Subarrays in inline-assembly. C++

Question

void new2d(int* aInit, int* aResult)
{
        int cyclic[34] = {0};
        for (int i = 0; i < 32; i++)
        {
                cyclic[i] = aInit[i];
        }
        cyclic[32] = aInit[0];
        cyclic[33] = aInit[1];
        float three = 3.0;
        for (int i = 0; i < 32; i += 4)
        {
                int j = i + 1;
                int k = j + 1;
                __asm__ __volatile__
                (
                "vmovdqa (%0), %%xmm0;"
                "vmovdqa (%1), %%xmm1;"
                "vcvtdq2ps %%xmm0, %%xmm0;"
                "vcvtdq2ps %%xmm1, %%xmm1;"
                "addps %%xmm0, %%xmm1;"
                "vmovdqa (%2), %%xmm1;"
                "vcvtdq2ps %%xmm1, %%xmm1;"
                "addps %%xmm0, %%xmm1;"
                "vbroadcastss (%3), %%xmm1;"
                "divps %%xmm0, %%xmm1;"
                "vcvtps2dq %%xmm0, %%xmm0;"
                "vmovdqa %%xmm0, (%4);"
                :
                : "a"(&(cyclic[i])), "b"(&(cyclic[j])), "c"(&(cyclic[k])), "d"(&three), "S"(&aResult[i])
                );
        }
}

Trying to add up three subarrays of one initial array, find their means, and save them in the result array. Though, after launching .exe file, it shows Segmentation Fault. How can I fix it? Using GNU 2.9.3, Ubuntu

Note that your inline assembly is invalid as it doesn't declare appropriate clobbers. This kind of task is much better done with intrinsic functions. — fuz, Apr 30 '20 at 08:18
Even if you were using inline asm safely, you're shooting yourself in the foot with many missed optimizations, e.g. hoisting the load of `3.0` out of the loop, and multiplying by `1.0/3` instead of using slow division. Also using memory source operands for `vcvtdq2ps`. And if your integers won't overflow, doing integer adds instead of converting to FP and back. Also, `j`'s load `cyclic[i+1 + 0..3]` could be generated with a shuffle like maybe `vpalignr` from the `cyclic[i]` vector and next iteration's `cyclic[i]` vector. Unaligned load throughput is generally excellent so maybe not worth it — Peter Cordes, Apr 30 '20 at 08:38
If you'd used intrinsics, compilers could do some of these for you, e.g. hoisting the `vbroadcastss` (`_mm_set1_ps(3.0f)`) out of the loop. — Peter Cordes, Apr 30 '20 at 08:40

Andrey Semashev · Accepted Answer · 2020-04-30T09:58:50.053

1

You're using vmovdqa instruction, which requires an aligned memory operand, on an unaligned element of the array. Use vmovdqu instead, for both loads and stores. Or better yet, use memory operands in the actual computation instructions (this is only valid in AVX though; in legacy SSE memory operands of most instructions must be aligned).
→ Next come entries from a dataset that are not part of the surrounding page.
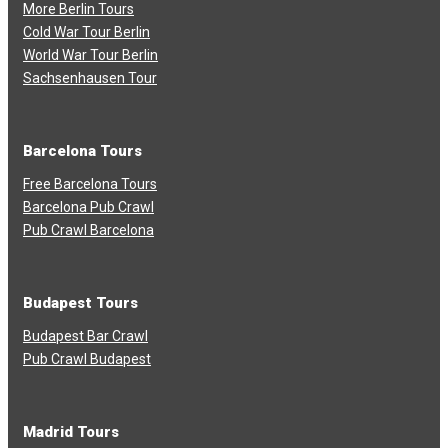
More Berlin Tours
Cold War Tour Berlin
World War Tour Berlin
Sachsenhausen Tour
Barcelona Tours
Free Barcelona Tours
Barcelona Pub Crawl
Pub Crawl Barcelona
Budapest Tours
Budapest Bar Crawl
Pub Crawl Budapest
Madrid Tours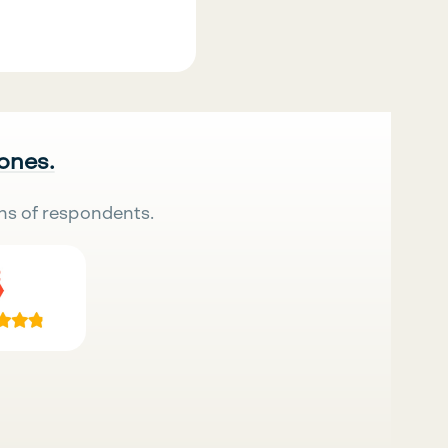
 ones.
ns of respondents.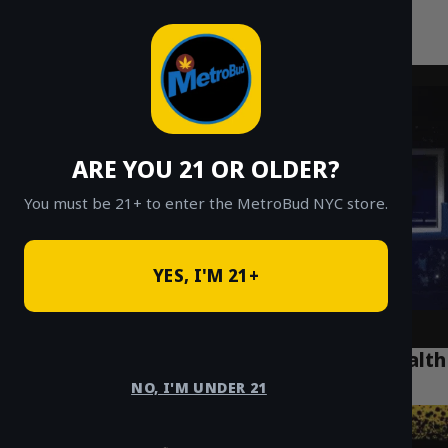
MetroBud NYC
Skip
to
Fast Weed Delivery in NYC
content
ARE YOU 21 OR OLDER?
You must be 21+ to enter the MetroBud NYC store.
YES, I'M 21+
How Legal Cannabis is Revolutionizing Health
in Park Slope Brooklyn
NO, I'M UNDER 21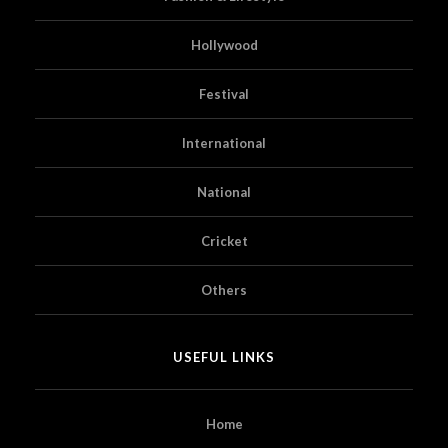
Hollywood
Festival
International
National
Cricket
Others
USEFUL LINKS
Home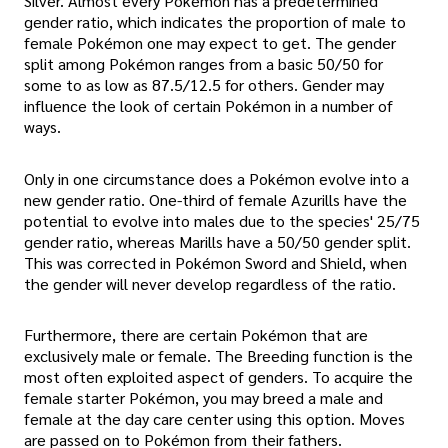
Silver. Almost every Pokémon has a predetermined
gender ratio, which indicates the proportion of male to
female Pokémon one may expect to get. The gender
split among Pokémon ranges from a basic 50/50 for
some to as low as 87.5/12.5 for others. Gender may
influence the look of certain Pokémon in a number of
ways.
Only in one circumstance does a Pokémon evolve into a
new gender ratio. One-third of female Azurills have the
potential to evolve into males due to the species' 25/75
gender ratio, whereas Marills have a 50/50 gender split.
This was corrected in Pokémon Sword and Shield, when
the gender will never develop regardless of the ratio.
Furthermore, there are certain Pokémon that are
exclusively male or female. The Breeding function is the
most often exploited aspect of genders. To acquire the
female starter Pokémon, you may breed a male and
female at the day care center using this option. Moves
are passed on to Pokémon from their fathers.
There are other inefficiencies and problems with the assembler block. For instance, as mentioned in the comments, you're missing the clobbers, which indicate pieces of CPU and memory state that may be modified by the asm block. In your case, you're missing "memory", "xmm0" and "xmm1" clobbers. Without these, the compiler will assume that the asm block does not affect memory contents (the aResult array in particular) or the xmm registers (and, for example, use these registers for its own purposes in conflict with your asm block).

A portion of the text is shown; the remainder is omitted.